> [PROBLEM REQUIREMENTS]
Please print every record below exactly as written, leaving out the pictures.

(Extracted data entries)

══════

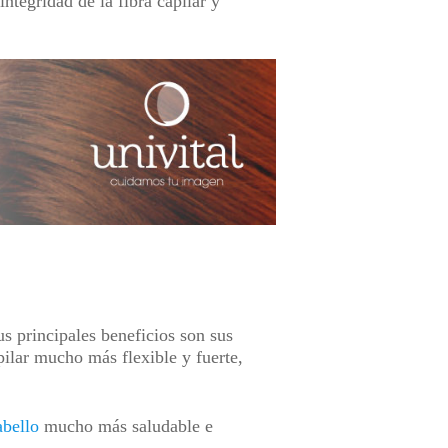
ntegridad de la fibra capilar y
s principales beneficios son sus
pilar mucho más flexible y fuerte,
abello
mucho más saludable e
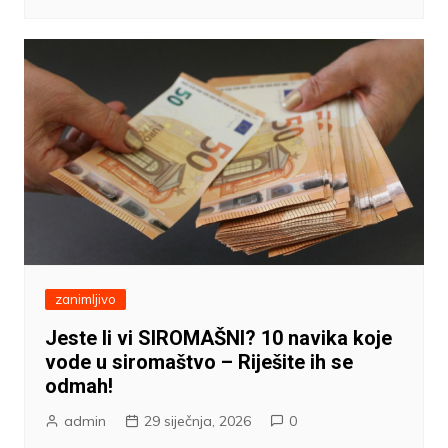
zanimljivo
Jeste li vi SIROMAŠNI? 10 navika koje
vode u siromaštvo – Riješite ih se
odmah!
admin
29 siječnja, 2026
0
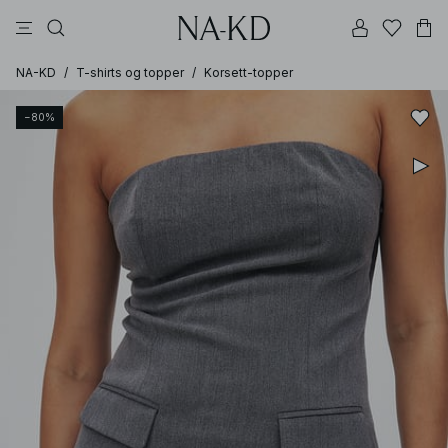
bukser
topper
kjoler
brune
svarte
NA-KD
/
T-shirts og topper
/
Korsett-topper
−80%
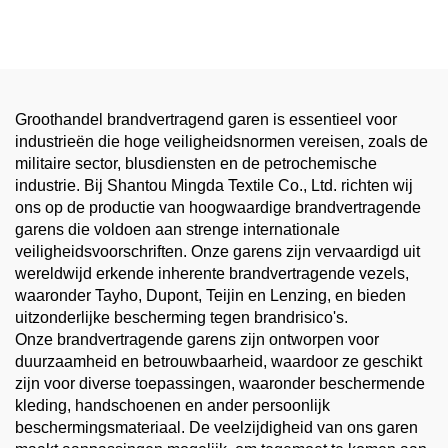
Draperij, VR Breiwerk voor
Veiligheidskleding
Groothandel brandvertragend garen is essentieel voor
industrieën die hoge veiligheidsnormen vereisen, zoals de
militaire sector, blusdiensten en de petrochemische
industrie. Bij Shantou Mingda Textile Co., Ltd. richten wij
ons op de productie van hoogwaardige brandvertragende
garens die voldoen aan strenge internationale
veiligheidsvoorschriften. Onze garens zijn vervaardigd uit
wereldwijd erkende inherente brandvertragende vezels,
waaronder Tayho, Dupont, Teijin en Lenzing, en bieden
uitzonderlijke bescherming tegen brandrisico's.
Onze brandvertragende garens zijn ontworpen voor
duurzaamheid en betrouwbaarheid, waardoor ze geschikt
zijn voor diverse toepassingen, waaronder beschermende
kleding, handschoenen en ander persoonlijk
beschermingsmateriaal. De veelzijdigheid van ons garen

══════

> [EXERCISE OUTPUT]
ntegridad de la fibra capilar y
s principales beneficios son sus
pilar mucho más flexible y fuerte,
abello
mucho más saludable e
zanimljivo
Jeste li vi SIROMAŠNI? 10 navika koje
vode u siromaštvo – Riješite ih se
odmah!
admin
29 siječnja, 2026
0
bukser
topper
kjoler
brune
svarte
NA-KD
/
T-shirts og topper
/
Korsett-topper
−80%
Draperij, VR Breiwerk voor
Veiligheidskleding
Groothandel brandvertragend garen is essentieel voor
industrieën die hoge veiligheidsnormen vereisen, zoals de
militaire sector, blusdiensten en de petrochemische
industrie. Bij Shantou Mingda Textile Co., Ltd. richten wij
ons op de productie van hoogwaardige brandvertragende
garens die voldoen aan strenge internationale
veiligheidsvoorschriften. Onze garens zijn vervaardigd uit
wereldwijd erkende inherente brandvertragende vezels,
waaronder Tayho, Dupont, Teijin en Lenzing, en bieden
uitzonderlijke bescherming tegen brandrisico's.
Onze brandvertragende garens zijn ontworpen voor
duurzaamheid en betrouwbaarheid, waardoor ze geschikt
zijn voor diverse toepassingen, waaronder beschermende
kleding, handschoenen en ander persoonlijk
beschermingsmateriaal. De veelzijdigheid van ons garen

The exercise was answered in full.